Election Commission should ban political parties that directly or indirectly organise communal riots and reap communal votes to win elections
India’s National Election Commission should institutionalize a rule not to let any political party win elections at any level, through the overt or covert use of communal riots, political murders and other violent and corrupt practices. After 60 years, the nation should be weaned from its communal baggage and a reform in people’s thinking could only come through a focused and identifiable initiative by the National Election Commission, which has hitherto been only obsessed only by its bureaucratic and literalist ‘rights and duties approach. There cannot be any confusion that in any democratic system of governance, an independent and neutral Election Commission forms the most important and basic instrument that ensures free and fair election by dutifully recording peoples mandate. In this age of communication, and relative political awareness of the voting people, the role of violence has remained one of the most damaging blot on Indian democracy. People are herded like cattle to the polling both, under various pressures. The most visible and criminal practice is to organise a good sized communal riot and get the enraged people to vote in the election, out of fear and /or sense of revenge. The most outrageous face of this ‘riots-for-elections’ scenario, is the flexibility available to the riots organizers, to either threaten a class of voters to vote in their favour, by first attacking them and then coming around offering relief and security in exchange for block voting in their favour. Or straightforward curry favour with the aggressors themselves, for facilitating them to organise and perpetrate a riot in which people are cold-bloodedly murdered; their properties torched; the womenfolk raped and then burned alive. It is the classic example of local goonda’s collecting hafta to guarantee mohalla’s so-called security from real or fictitious or even specially created and resurrected ‘communal’ enemies.

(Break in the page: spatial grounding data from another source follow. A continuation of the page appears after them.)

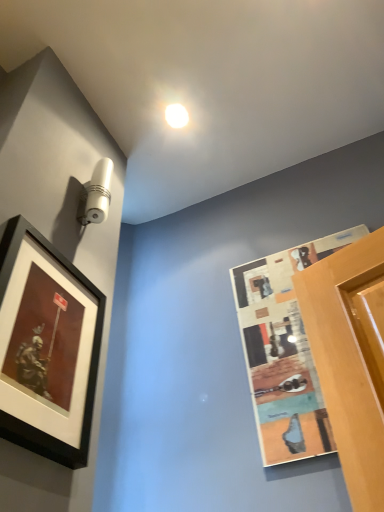 Question: Is wooden textured picture frame at right, which is the second picture frame in left-to-right order, further to camera compared to white glossy droplight at upper center?

Choices:
 (A) no
 (B) yes

Answer: (A)

Question: Does wooden textured picture frame at right, acting as the 1th picture frame starting from the right, have a lesser height compared to white glossy droplight at upper center?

Chief Election Commissioner should appoint a study group under its own jurisdiction, to research and put on record, the sinister and criminal connections between elections and communal riots, going back to all 60 long years of Indian independence. Case studies should be done to bring out the criminal intent of this debilitating and cancerous disease. India is on the threshold of a new beginning around progress and economic development. People should now focus on the performance part of political parties rather than their convenient relapse to the gory past election practices, giving them undeserved clout and victories.
A clear example of the how organised riot had benefited Shiv Sena come to power in Maharashtra is not distant history. Now that people are clamoring for justice, as per the recommendation of Sri Krishna Commission report, and Supreme Court has intervened to press for justice in Bombay Riots, where over 1000 people died, the chief perpetrators of the riots, by their own admission as well as clear evidence as recorded by Sri Krishna Commission, are in panic and again coming out with the war cry that ‘Hindus will hang’. ( http://www.ndtv.com/convergence/ndtv/story.aspx?id=NEWEN20070021867&ch=8/8/2007%208:25:00%20AM ; ‘Hindus will hang, warns Sena’).
It is not that Hindus or Muslims that will hang. It is the criminals that will be hanged. The wheels of justice, after 60 years of stupor, have started moving. Election Commission should be part and parcel of this reform movement, to do justice to the electorate and ensure a future of dignity for the prospects of democracy in India.